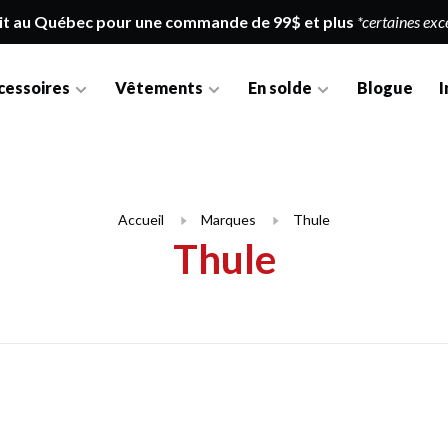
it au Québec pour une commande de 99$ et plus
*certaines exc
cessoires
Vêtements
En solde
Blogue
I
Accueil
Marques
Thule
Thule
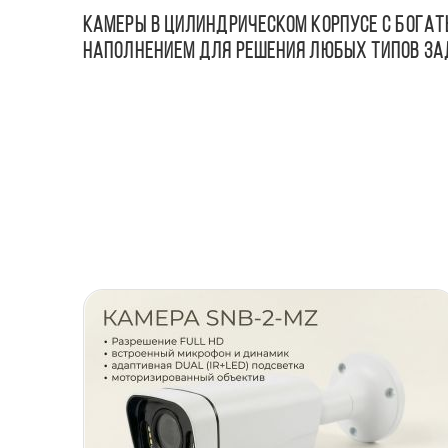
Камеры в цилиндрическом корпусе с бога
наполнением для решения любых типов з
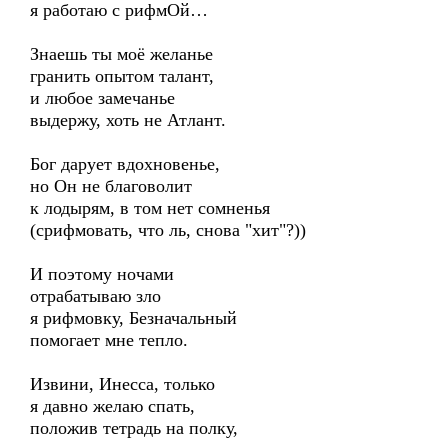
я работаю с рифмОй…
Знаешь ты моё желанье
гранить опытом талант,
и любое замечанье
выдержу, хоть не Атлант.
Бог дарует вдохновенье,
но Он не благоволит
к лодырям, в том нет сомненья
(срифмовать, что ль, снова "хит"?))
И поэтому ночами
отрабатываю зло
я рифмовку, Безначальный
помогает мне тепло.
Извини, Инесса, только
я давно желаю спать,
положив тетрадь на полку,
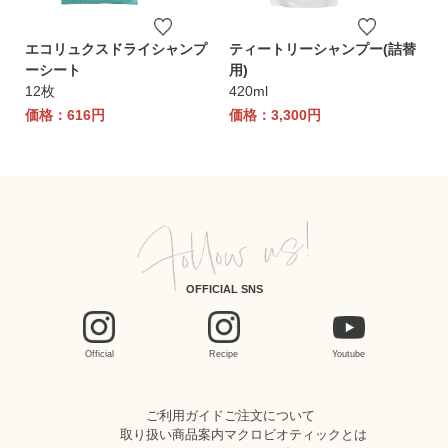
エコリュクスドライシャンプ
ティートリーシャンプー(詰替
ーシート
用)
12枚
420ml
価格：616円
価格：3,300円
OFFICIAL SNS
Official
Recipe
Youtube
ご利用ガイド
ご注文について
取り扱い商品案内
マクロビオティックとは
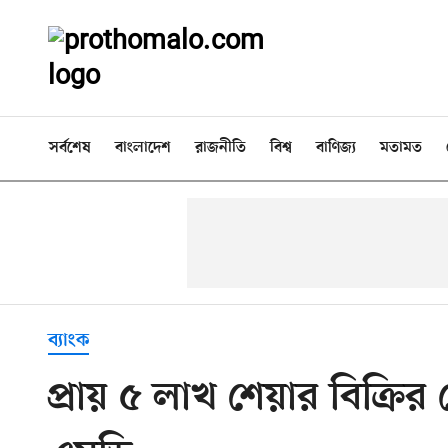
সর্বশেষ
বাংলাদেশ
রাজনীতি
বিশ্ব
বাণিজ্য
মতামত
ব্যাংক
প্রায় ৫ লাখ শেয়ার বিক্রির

= = = =

[What you need to do]: Restate the whole listing exactly as written, minus the pictures.

[Output for this task]:
it au Québec pour une commande de 99$ et plus
*certaines exc
cessoires
Vêtements
En solde
Blogue
I
Accueil
Marques
Thule
Thule
Камеры в цилиндрическом корпусе с бога
наполнением для решения любых типов з
я работаю с рифмОй…
Знаешь ты моё желанье
гранить опытом талант,
и любое замечанье
выдержу, хоть не Атлант.
Бог дарует вдохновенье,
но Он не благоволит
к лодырям, в том нет сомненья
(срифмовать, что ль, снова "хит"?))
И поэтому ночами
отрабатываю зло
я рифмовку, Безначальный
помогает мне тепло.
Извини, Инесса, только
я давно желаю спать,
положив тетрадь на полку,
エコリュクスドライシャンプ
ティートリーシャンプー(詰替
ーシート
用)
12枚
420ml
価格：616円
価格：3,300円
OFFICIAL SNS
Official
Recipe
Youtube
ご利用ガイド
ご注文について
取り扱い商品案内
マクロビオティックとは
সর্বশেষ
বাংলাদেশ
রাজনীতি
বিশ্ব
বাণিজ্য
মতামত
ব্যাংক
প্রায় ৫ লাখ শেয়ার বিক্রির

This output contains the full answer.